But EY says future market conditions expected to dampen underwriting success going forward
The UK home insurance market has returned to underwriting profitability after reporting its worst combined operating ratio (COR) this decade in 2018.
Research from EY revealed that home insurers reported an aggregate COR of 100% last year, the worst for eight years as the Beast from the East and Storm Eleanor hit hard, but is expected to report an improved 96.3% ratio for 2019, as long as the UK avoids any further weather or wind catastrophes before the end of the year.
Tony Sault, UK general insurance leader at EY, said: “2018 was a very challenging year for insurers with a high volume of weather-related claims. 2019 is expected to fare better, despite the recent flooding that is still causing huge problems to people’s lives, homes and businesses.

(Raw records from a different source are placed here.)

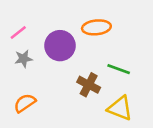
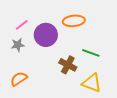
pink line: (18, 33) -> (22, 25), moved

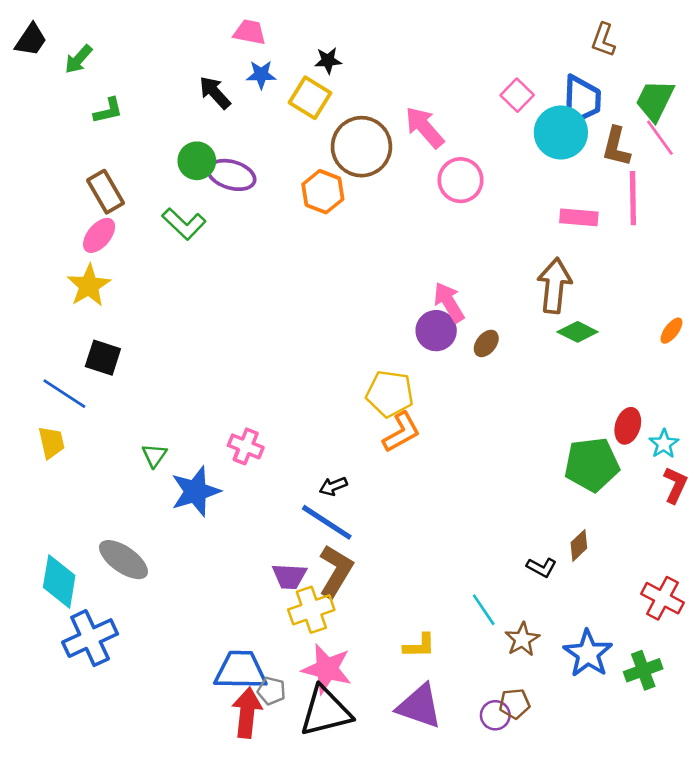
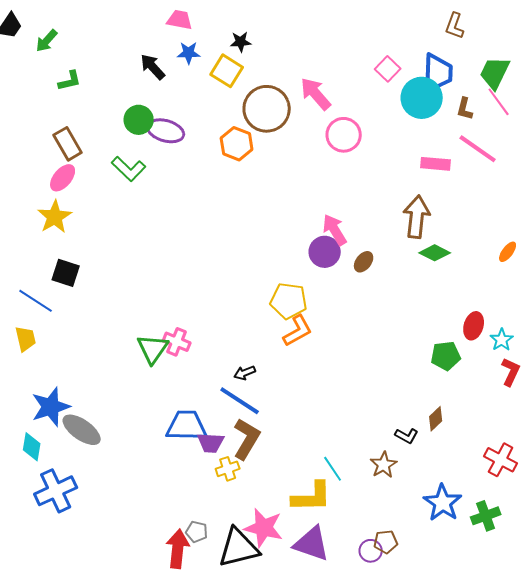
brown L-shape: (616, 147) -> (465, 109), size x0.7
pink line: (633, 198) -> (478, 149), turned -54
green triangle: (154, 455) -> (153, 349), moved, size x1.6
green pentagon: (592, 464) -> (446, 356), size x0.7
blue star: (196, 491) -> (51, 407), moved
cyan diamond: (59, 581) -> (32, 447), size x0.7
yellow cross: (311, 610) -> (228, 469), size x0.7
cyan line: (484, 610) -> (333, 469), moved
brown star: (522, 639) -> (384, 465), moved
yellow L-shape: (419, 646) -> (312, 497), size x1.6
pink star: (327, 669) -> (264, 528), moved
blue trapezoid: (241, 670) -> (187, 426), moved

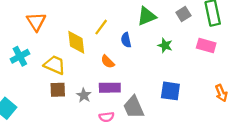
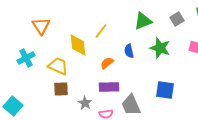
blue semicircle: (126, 40) -> (129, 51), moved
green star: (165, 45) -> (160, 48), size x1.5
orange semicircle: (108, 62) -> (107, 63), turned 96
gray star: (84, 95) -> (85, 103), moved

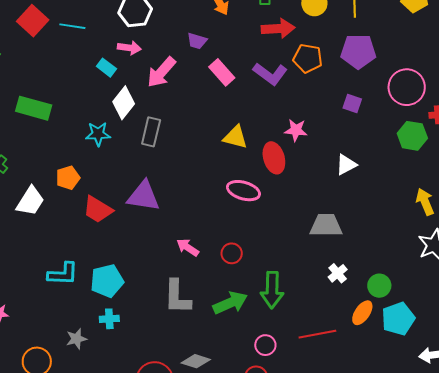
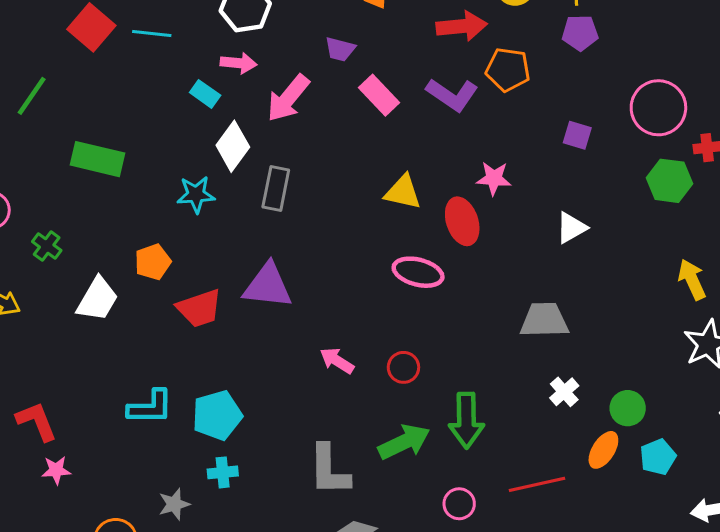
purple pentagon: (358, 51) -> (580, 33), moved, size x0.7
red trapezoid: (98, 209) -> (199, 308), turned -48
gray L-shape: (177, 297) -> (329, 470), moved
cyan pentagon: (398, 319) -> (658, 457), size x0.7

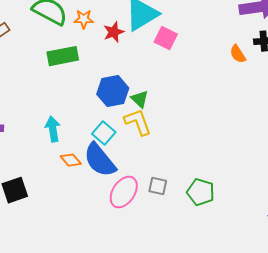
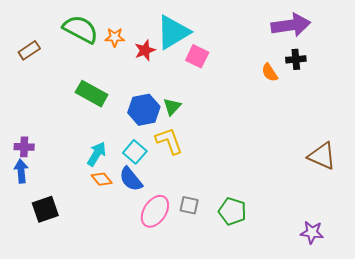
green rectangle: (63, 56) -> (92, 94), moved, turned 40
green triangle: (140, 99) -> (172, 107), moved, turned 30
cyan arrow: (53, 129) -> (97, 154), moved, turned 40
blue semicircle: (100, 160) -> (131, 179), size x0.7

“Insurers are now better prepared than ever to help affected policyholders deal with flood impact as quickly as possible.”
Profitability is, however, predicted to slip back into the red in 2020, with written premiums expected to struggle to keep pace with claims inflation. EY is forecasting the 2020 COR to be 102.4%, with claims inflation predicted to be 2.9% in both 2019 and 2020.
And Sault said insurers were facing a number of other crucial challenges as we head towards 2020.
“The FCA Market Study into fair pricing will have a huge impact on the industry,” he said. “That, coupled with intense competition in the market, will likely serve to keep premiums low over the next 12-18 months at least. Climate change and the PRA’s scrutiny into how firms consider the impact of climate change on their businesses will be an increasing focus, and moving forward insurers will need to ensure they’re accurately assessing the cost of climate change.
“Insurers will also need to decide how they’re going to differentiate their propositions in such a competitive arena. How well they respond to all of these issues will determine their future success.”